Clan members previously most loyal to Saddam Hussein led brief mutiny

June 18, 1995|By New York Times News Service

PARIS -- The brief mutiny by Iraqi army units against President Saddam Hussein that was reported to have occurred last week, while insignificant in military terms, seems to reflect tribal fault lines among Sunni Muslims, the core of political support for the Iraqi government since the Persian Gulf war.

Iraqi opposition figures in Europe and Arab diplomats say that the rebellion Wednesday was led by the very Sunni clansmen who fought for President Hussein four years ago when other Iraqis -- Kurds and Shiite Muslims -- rose up to try to oust him after the gulf war.

The Iraqi government Friday ridiculed U.S. government reports of the mutiny near Baghdad, describing such reports as "impetuous wishes rather than reality."

The troops who mutinied last week, part of Mr. Hussein's elite Republican Guard, were said to have acted more out of wounded tribal pride than a desire to overthrow him.

They were reportedly avenging the execution in mid-May of 12 clansmen who had been charged with plotting a coup.
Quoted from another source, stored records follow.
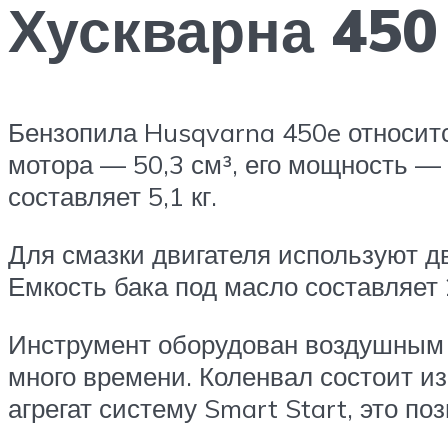
Хускварна 450
Бензопила Husqvarna 450e относит
мотора — 50,3 см³, его мощность — 
составляет 5,1 кг.
Для смазки двигателя используют дв
Емкость бака под масло составляет 
Инструмент оборудован воздушным ф
много времени. Коленвал состоит из
агрегат систему Smart Start, это п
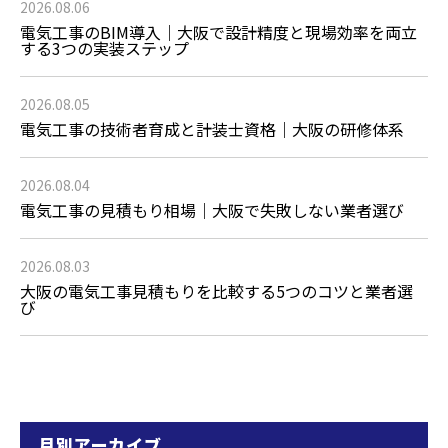
2026.08.06
電気工事のBIM導入｜大阪で設計精度と現場効率を両立
する3つの実装ステップ
2026.08.05
電気工事の技術者育成と計装士資格｜大阪の研修体系
2026.08.04
電気工事の見積もり相場｜大阪で失敗しない業者選び
2026.08.03
大阪の電気工事見積もりを比較する5つのコツと業者選
び
月別アーカイブ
Mr. Hussein's practice of ostracizing an entire clan for the crime of one of its members appears to have led to this latest revolt and to an uprising last year by another tribe, said figures from the Iraqi National Assembly, an opposition group based in London.

Led by Gen. Turki Ismail Dulaimi and by men from the Dulaimi clan, the troops reportedly exchanged fire with forces loyal to Mr. Hussein near a radio station in the Ar Ramadi area, 25 miles west of Baghdad.

Like scores of other Sunni Muslim clans, including the Jabouris, Majids and Hassans, the Dulaimis have been nurtured by the government as an essential pool for recruits to fill command posts in the army, intelligence and Mr. Hussein's bodyguards.

Mr. Hussein is himself from the village of Tikrit on the Tigris River 100 miles northwest of Baghdad. After he came to power in 1979, the Iraqi leader picked many of his ruling coterie from that area, and they came to be called the Tikritis.

Since the gulf war, Mr. Hussein, who is a Sunni, restructured his inner core of supporters around his family clan, followed by circles of other loyal Sunni clans and Republican Guard units from these same families. Inevitably this alliance has suffered from rivalries.

"The military significance of this revolt is debatable," said Ali Zaki of the Iraqi National Assembly. "But the fact that those who were breathing life into it are elders and members of the Dulaimi clans is far more significant."

An Arab diplomat said the mutiny and a similar uprising by the Jabouri clan last year indicate widening problems for Mr. Hussein. He said they also showed that the Iraqi leader plans to fight to solidify his core of loyalists.